The whistleblower, who reportedly refused to be identified for fear of reprisals, told the newspaper that: "Many inside the organization believe that maintaining oil supplies at even 90 million to 95 million barrels a day would be impossible, but there are fears that panic could spread on the financial markets if the figures were brought down further."
Another second senior source also reportedly told the newspaper that within the energy body, it was "imperative not to anger the Americans" who were said to play an influential role in encouraging the body to underplay potential supply shortfalls.
"I don't see why that would be in the U.S. interest. I don't see the logical chain of that allegation," Jones told CNN.
The IEA source is also reported to have said: "We have already entered the 'peak oil' zone. I think that the situation is really bad."
Peak oil theorists argue that the world is rapidly running out of oil. A report released by The UK Industry Taskforce on Peak Oil and Energy Security warned in 2008 that a "peak in cheap, easily available oil production" was likely by 2013.
Jeremy Leggett, CEO of Solar Century and a member of the taskforce, told CNN that the allegations from within the IEA were particularly worrying, but not surprising.
"I increasingly think there are parallels between [the oil industry] and what we now know of the banking culture," Leggett told CNN. "It's the systematic, cultural burial of risk. Investment bankers did it with complex derivatives. And I very firmly believe that the oil and gas industry culturally does the same thing with the depletion of reserves."
"The bankers hit the buffers -- they buried the risk until it exploded in their faces. It's going to be the same with the oil industry," he added.
The IEA's 2009 World Energy Outlook is explicit in its warnings about the impact of a "business as usual" approach to energy over the next 20 years.
"The scale and the breath of the energy challenge is enormous -- far greater than many people realize. But it can and must be met," the report said.
It presents the results of two scenarios: The "Reference Scenario" assumes government policy remains the same, while the "450 Scenario" projects what may happen if governments take action on climate change.
The 450 refers to the long-term concentration of 450 parts per million of CO2-equivalent needed to limit to 50 percent the probability of a global average temperature rise of two degrees Celsius.
Under the "Reference Scenario" -- where global temperatures could rise by up to six degrees Celsius -- demand for fuel is predicted to rise 40 percent on 2007 levels between now and 2030.
Non-OECD countries led by China and India are behind more than 90 percent of predicted rise, along with the Middle East.
Despite the push towards renewable energy, the IEA predicts three quarters of the increased demand would be for fossil fuels.
Demand for oil is expected to rise from 85 million barrels per day to 105 million barrels per day by 2030. While demand for coal would jump by 53 percent and natural gas by 42 percent from 2007 to 2030.
The report assumes that gas, coal and oil prices would rise along with demand.
Crude oil would be expected to cost as much as $115 per barrel by 2030. This year, the IEA estimates oil prices will average around $60 a barrel.

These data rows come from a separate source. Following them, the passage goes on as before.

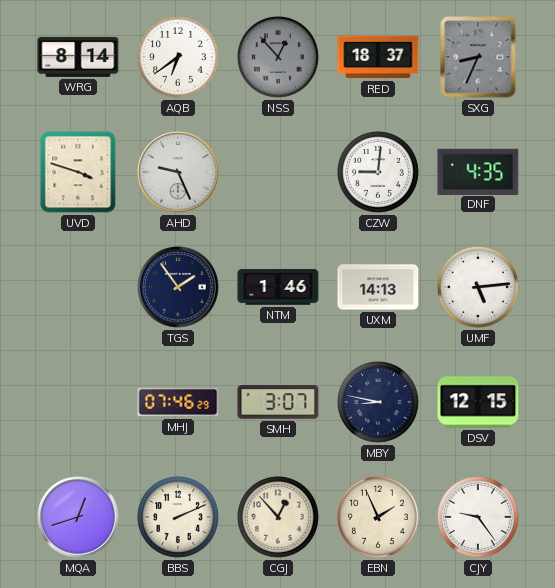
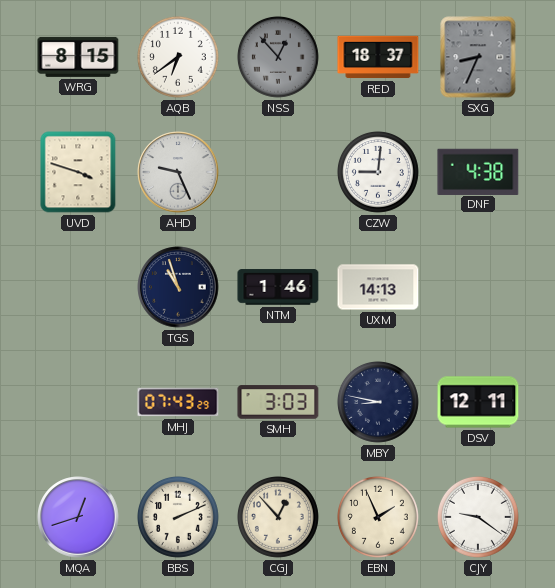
WRG: 8:14 -> 8:15
DNF: 4:35 -> 4:38
TGS: 1:54 -> 10:57
UMF: 5:14 -> none
MHJ: 07:46 -> 07:43
SMH: 3:07 -> 3:03
DSV: 12:15 -> 12:11
CJY: 9:24 -> 9:21
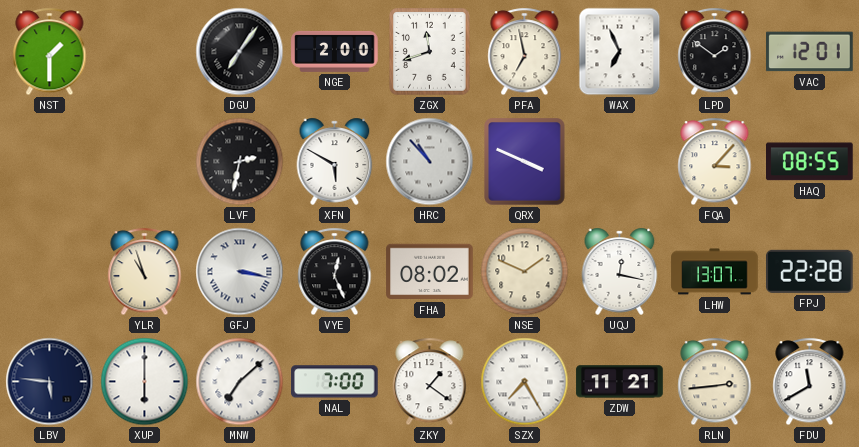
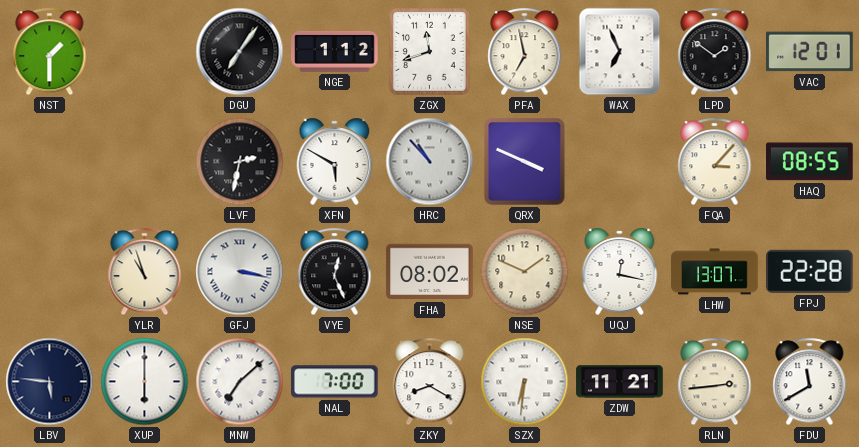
NGE: 2:00 -> 1:12
ZKY: 1:21 -> 8:20
SZX: 7:25 -> 6:31
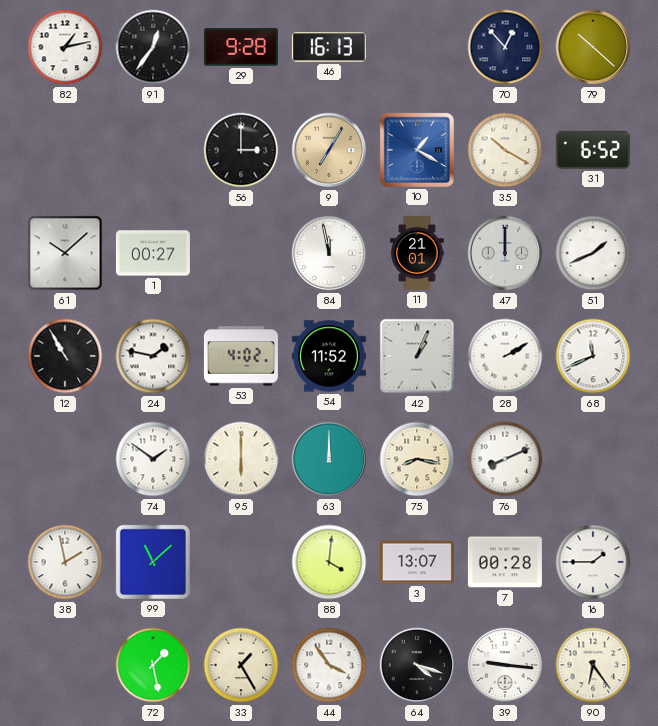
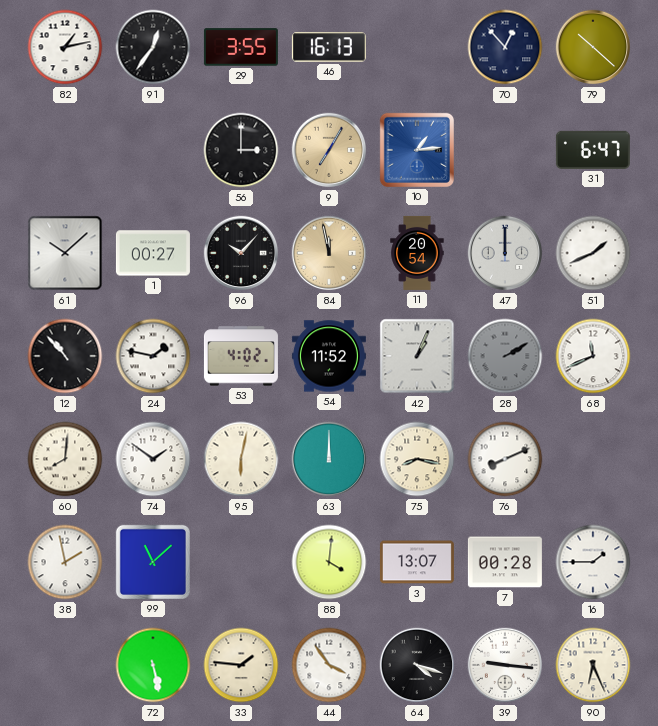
29: 9:28 -> 3:55
10: 1:20 -> 1:14
35: 10:20 -> none
31: 6:52 -> 6:47
96: none -> 10:07
84 dial: white -> champagne
11: 21:01 -> 20:54
12: 10:55 -> 10:53
28 dial: white -> grey
60: none -> 8:01
95: 6:00 -> 6:02
72: 1:28 -> 5:28
33: 1:25 -> 1:46
90: 6:24 -> 6:26
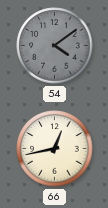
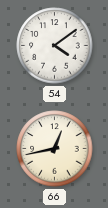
54 dial: grey -> white
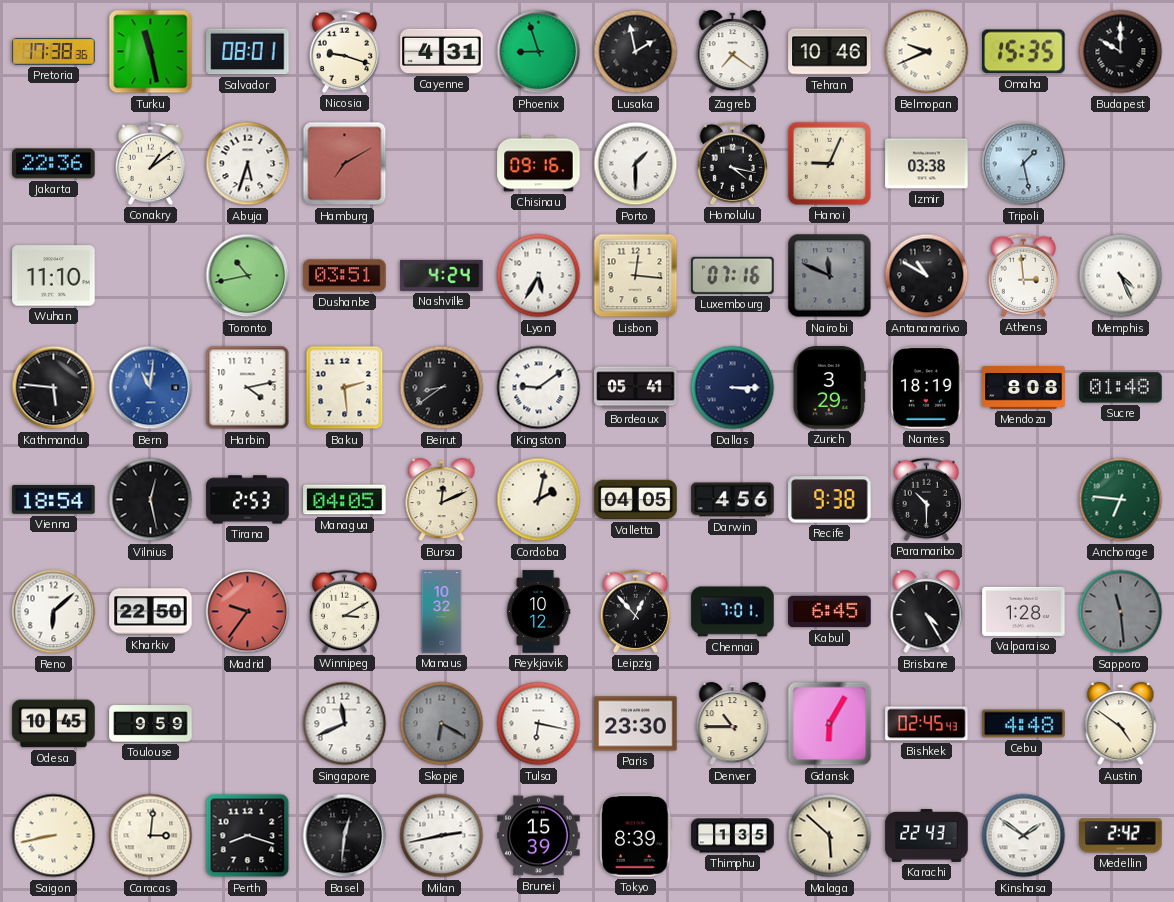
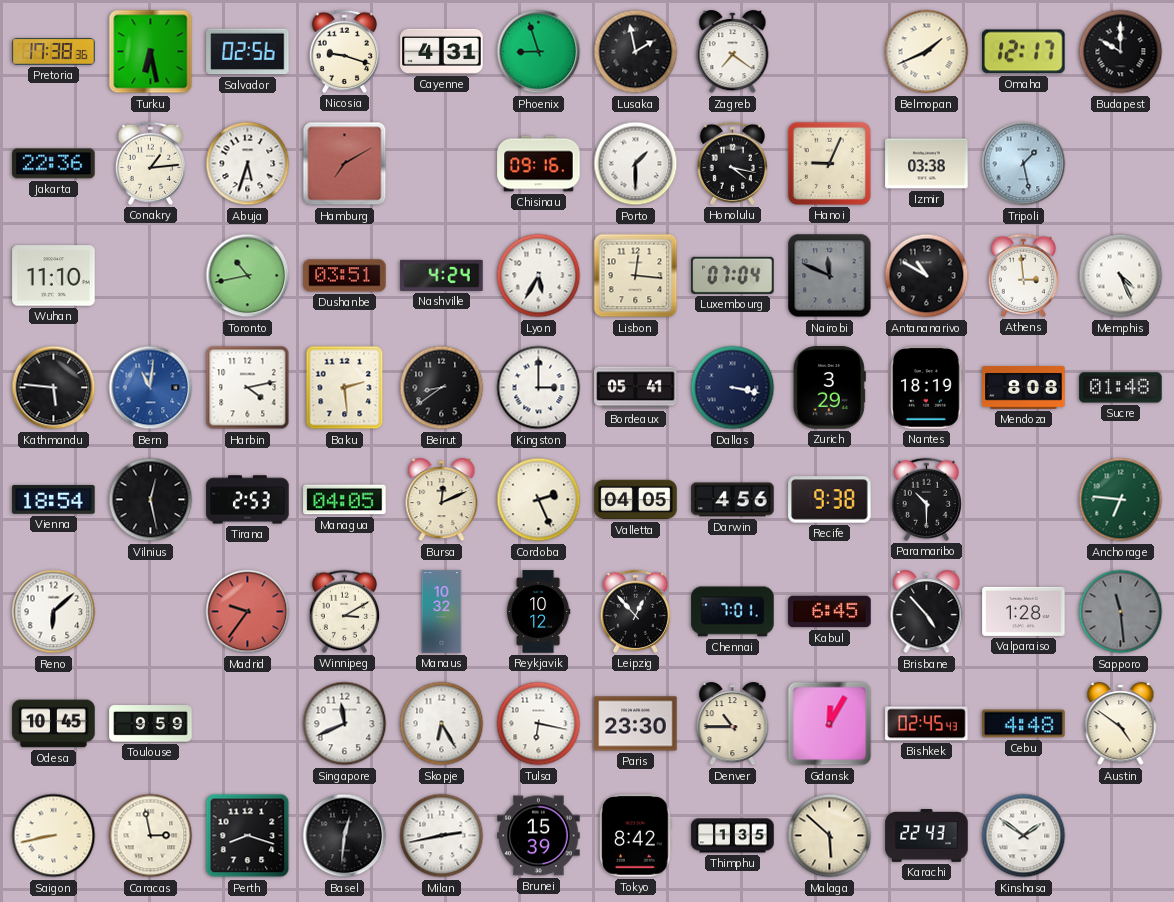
Turku: 11:28 -> 6:28
Salvador: 08:01 -> 02:56
Tehran: 10:46 -> none
Belmopan: 9:41 -> 1:41
Omaha: 15:35 -> 12:17
Conakry: 1:09 -> 1:14
Luxembourg: 07:16 -> 07:04
Kingston: 9:09 -> 3:00
Dallas: 3:15 -> 3:17
Cordoba: 2:02 -> 2:26
Kharkiv: 22:50 -> none
Brisbane: 4:25 -> 4:53
Skopje: 6:20 -> 6:25
Skopje dial: grey -> white
Gdansk: 6:05 -> 12:05
Caracas: 3:01 -> 2:58
Tokyo: 8:39 -> 8:42
Medellin: 2:42 -> none
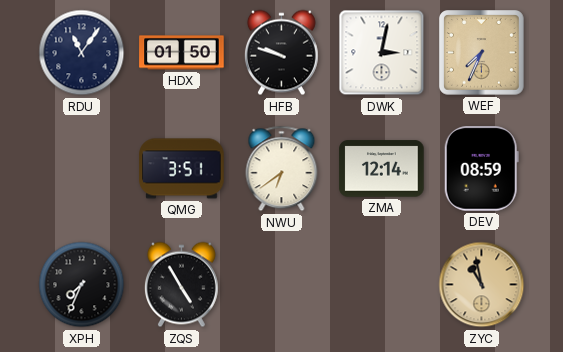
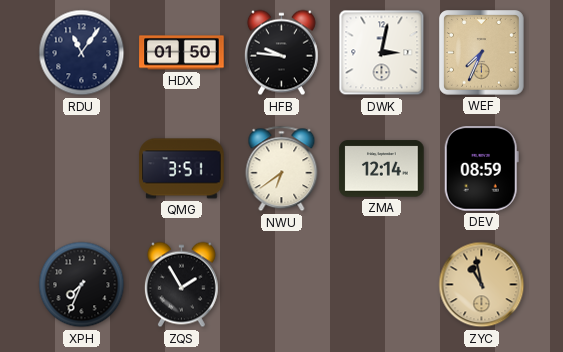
HFB: 9:48 -> 9:46
ZQS: 4:55 -> 1:55
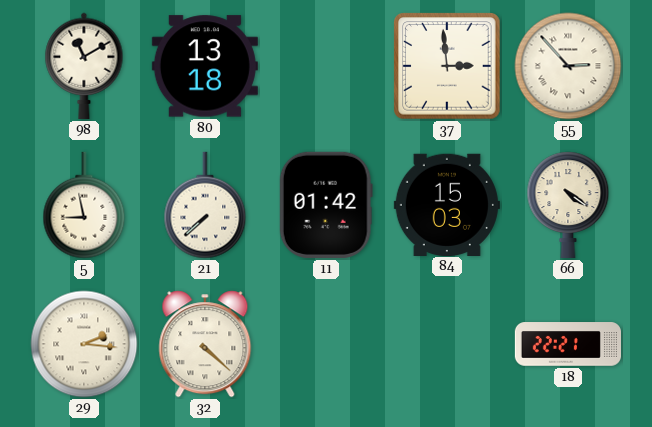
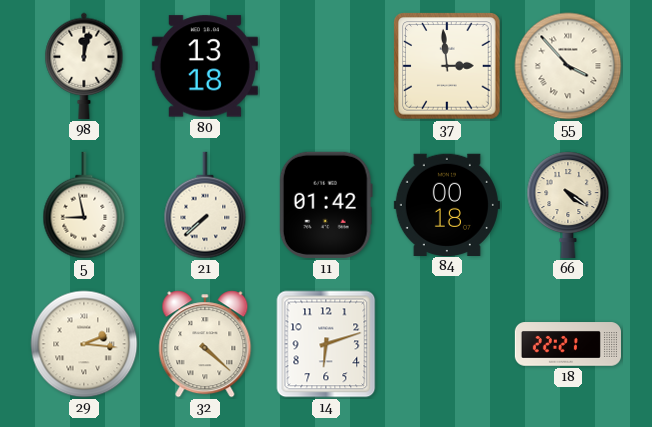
98: 11:10 -> 12:02
55: 2:53 -> 3:53
84: 15:03 -> 00:18
14: none -> 6:12
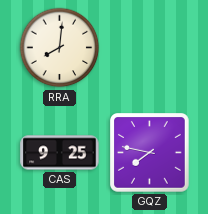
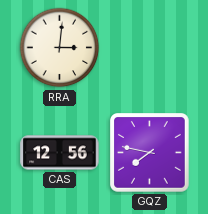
RRA: 8:01 -> 3:01
CAS: 9:25 -> 12:56
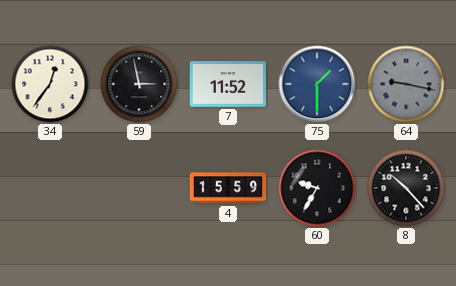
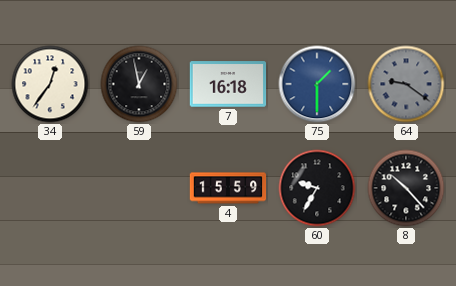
59: 2:58 -> 12:58
7: 11:52 -> 16:18
64: 9:17 -> 9:21
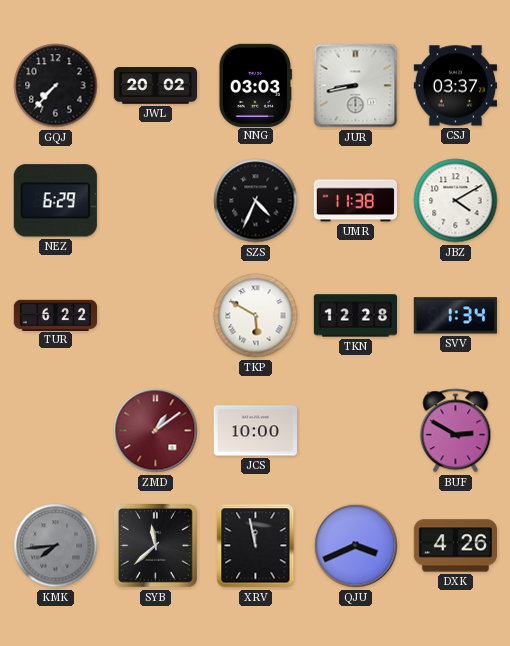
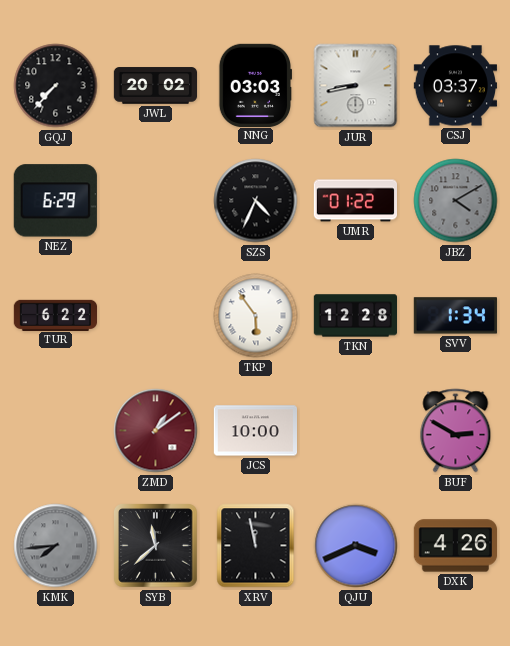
UMR: 11:38 -> 01:22
JBZ dial: white -> grey
TKP: 5:50 -> 5:54
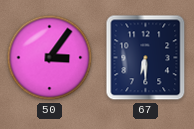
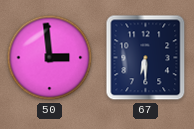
50: 3:06 -> 2:59
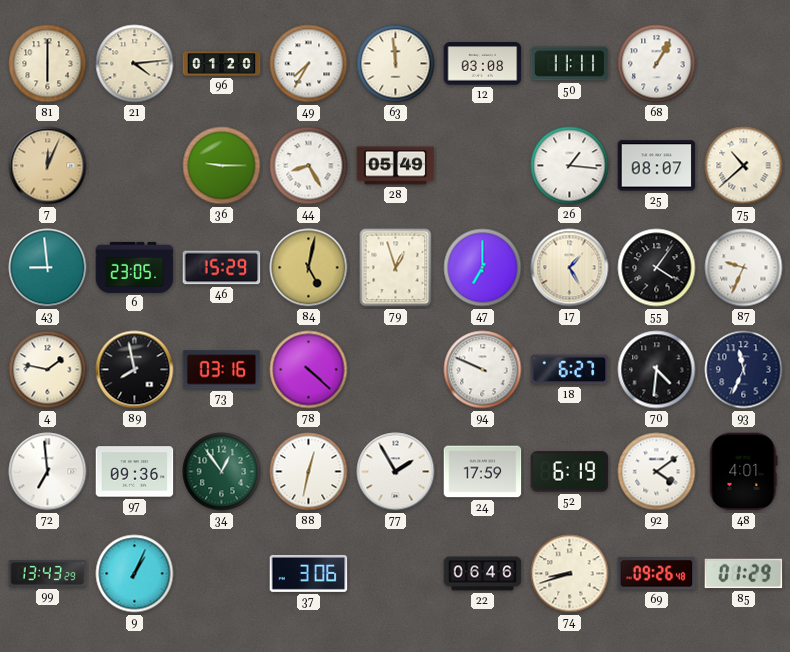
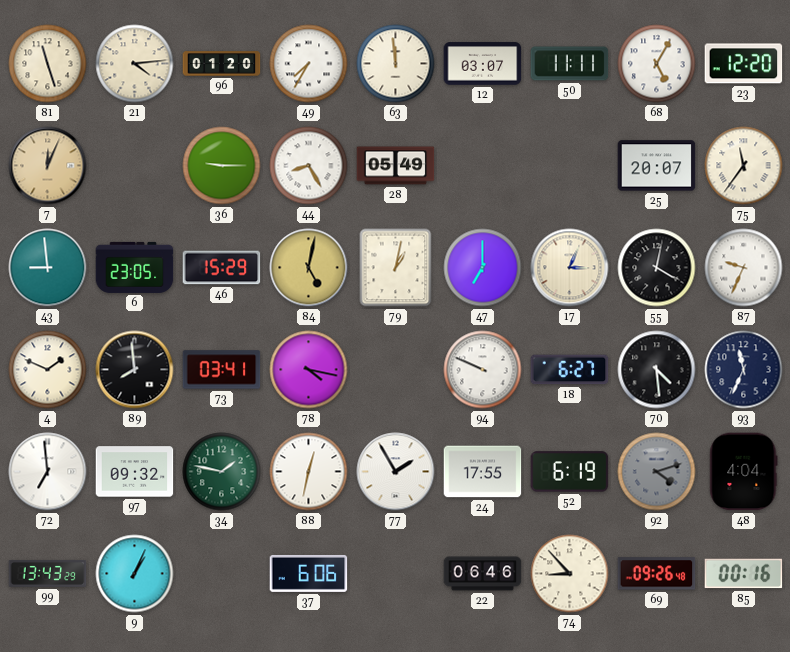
81: 6:00 -> 11:27
12: 03:08 -> 03:07
68: 1:05 -> 5:05
23: none -> 12:20
26: 1:16 -> none
25: 08:07 -> 20:07
75: 10:38 -> 11:36
79: 12:57 -> 1:02
17: 1:25 -> 3:04
55: 4:06 -> 4:02
4: 1:47 -> 1:49
89: 7:58 -> 7:59
73: 03:16 -> 03:41
78: 4:22 -> 4:17
70: 4:31 -> 4:29
97: 09:36 -> 09:32
34: 12:54 -> 1:47
24: 17:59 -> 17:55
92: 4:09 -> 4:12
92 dial: white -> grey
48: 4:01 -> 4:04
37: 3:06 -> 6:06
74: 8:42 -> 8:53
85: 01:29 -> 00:16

Crude is currently trading around $80 a barrel after a spike earlier this week.
The IEA says the worst case scenarios can be avoided if world leaders agree a global climate change treaty at next month's U.N. climate conference in Copenhagen (COP15).
Limiting the temperature rise to two degrees Celsius, the report says, would require a "low-carbon energy revolution."
It acknowledges the challenge is "formidable," but says the reductions in energy-related CO2 emissions can be achieved through emissions caps, a move to low or zero carbon energy sources and new technologies including carbon capture and storage.
The IEA concludes that trillions of dollars in additional investment is needed to avoid the worst case scenario of climate change.
"In the climate friendly scenario, we see the demand for investment at around $10.5 trillion higher, but that's spread well over 20 years so it's a manageable amount," Jones said.
World leaders are scheduled to meet in Copenhagen from December 7 to agree a new global climate treaty to replace the Kyoto Protocol which is due to expire at the end of 2012.